🤖 AI Summary
Pure vision-based end-to-end autonomous driving systems often suffer from limited reasoning capabilities in complex, dynamic scenarios. Method: To address this, we propose the first knowledge-augmented vision-language model (VLM) framework for end-to-end driving, operating solely on monocular camera input. Our approach integrates VLMs’ cross-modal understanding with end-to-end learning, explicitly modeling driving intentions and scene semantics via natural language instructions. Contribution/Results: Evaluated on the CVPR 2024 End-to-End Driving Challenge, our method achieves first place in the pure-vision track (second overall), significantly outperforming prior vision-only approaches. This demonstrates VLMs’ strong generalization capability and potential for interpretable, semantically grounded decision-making in autonomous driving—without requiring multi-sensor fusion or explicit modular pipelines.
📝 Abstract
End-to-end autonomous driving has drawn tremendous attention recently.
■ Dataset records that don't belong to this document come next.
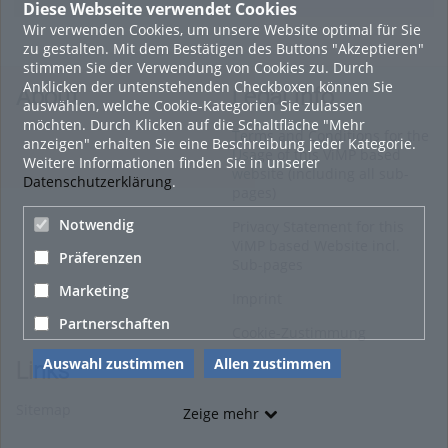
Diese Webseite verwendet Cookies
Wir verwenden Cookies, um unsere Website optimal für Sie
16. Mai 2022
zu gestalten. Mit dem Bestätigen des Buttons "Akzeptieren"
neuer Test-Newsbeitrag
stimmen Sie der Verwendung von Cookies zu. Durch
Anklicken der untenstehenden Checkboxen können Sie
HOHU
About
Legal Info
auswählen, welche Cookie-Kategorien Sie zulassen
0
möchten. Durch Klicken auf die Schaltfläche "Mehr
Terms and Conditions for the
anzeigen" erhalten Sie eine Beschreibung jeder Kategorie.
Usage of this ViMP based
Weitere Informationen finden Sie in unserer
9. Mai 2022
website (including all sub-
Datenschutzerklärung
.
pages)
¨Haager Lies reloaded“ - der neue Top-Radweg in OÖ
verbindet
Notwendig
Privacy Statement for this
ViMP based Website incl.
HOHU
Präferenzen
Sub-pages
0
Marketing
Imprint
Alle Blogeinträge zeigen
Partnerschaften
Cookie-Zustimmung
Auswahl zustimmen
Allen zustimmen
Links
Sitemap
Zeige mehr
Many works focus on using modular deep neural networks to construct the end-to-end archi-tecture. However, whether using powerful large language models (LLM), especially multi-modality Vision Language Models (VLM) could benefit the end-to-end driving tasks remain a question. In our work, we demonstrate that combining end-to-end architectural design and knowledgeable VLMs yield impressive performance on the driving tasks. It is worth noting that our method only uses a single camera and is the best camera-only solution across the leaderboard, demonstrating the effectiveness of vision-based driving approach and the potential for end-to-end driving tasks.